Reward Parity Across Backends¶
Two backends with “the same” reward function rarely produce numerically identical rewards — and that’s fine. What you want is trajectory-level parity: the same policy, applied to the same initial state, produces a similar reward curve.
The protocol¶
Freeze a fixed seed, fixed initial state, fixed action sequence. The action sequence can be a sinusoidal sweep over joints, or a replay from a real rollout — anything deterministic.
Replay it in both backends. Log per-step reward components from
info["log"]; locomotion reward dispatch writesreward/<term>entries there when reward logging is enabled.For each reward term, compare the two time series and inspect the first frame where they diverge.

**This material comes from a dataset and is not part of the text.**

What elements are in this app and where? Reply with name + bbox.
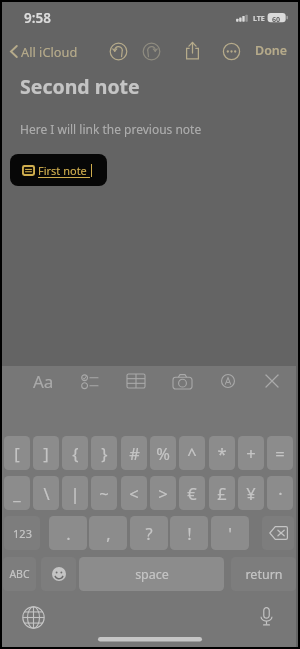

What good parity looks like¶
Term type |
What to inspect |
|---|---|
Smooth penalties |
Same units, frames, and command inputs. |
Contact-conditional terms |
Contact timing and sensor availability in both backends. |
Termination penalties |
The termination mask and final-observation path. |
What’s a red flag¶
Diverging reward late in episode. Usually means the policy explores different state distributions in each backend, which usually means contact / friction mismatch. See Aligning Contact and Friction Between Backends.
One reward term zero in one backend. Capability gap: the term reads a feature one backend doesn’t expose. See Capability Gaps.
Automating it¶
The repository does not currently include a standalone reward-parity helper in
scripts/. When adding parity coverage, keep the test close to the
backend/task-owner boundary: compose both owner YAMLs, reset with a fixed seed,
replay a deterministic action sequence, and assert on the logged reward
components under tests/.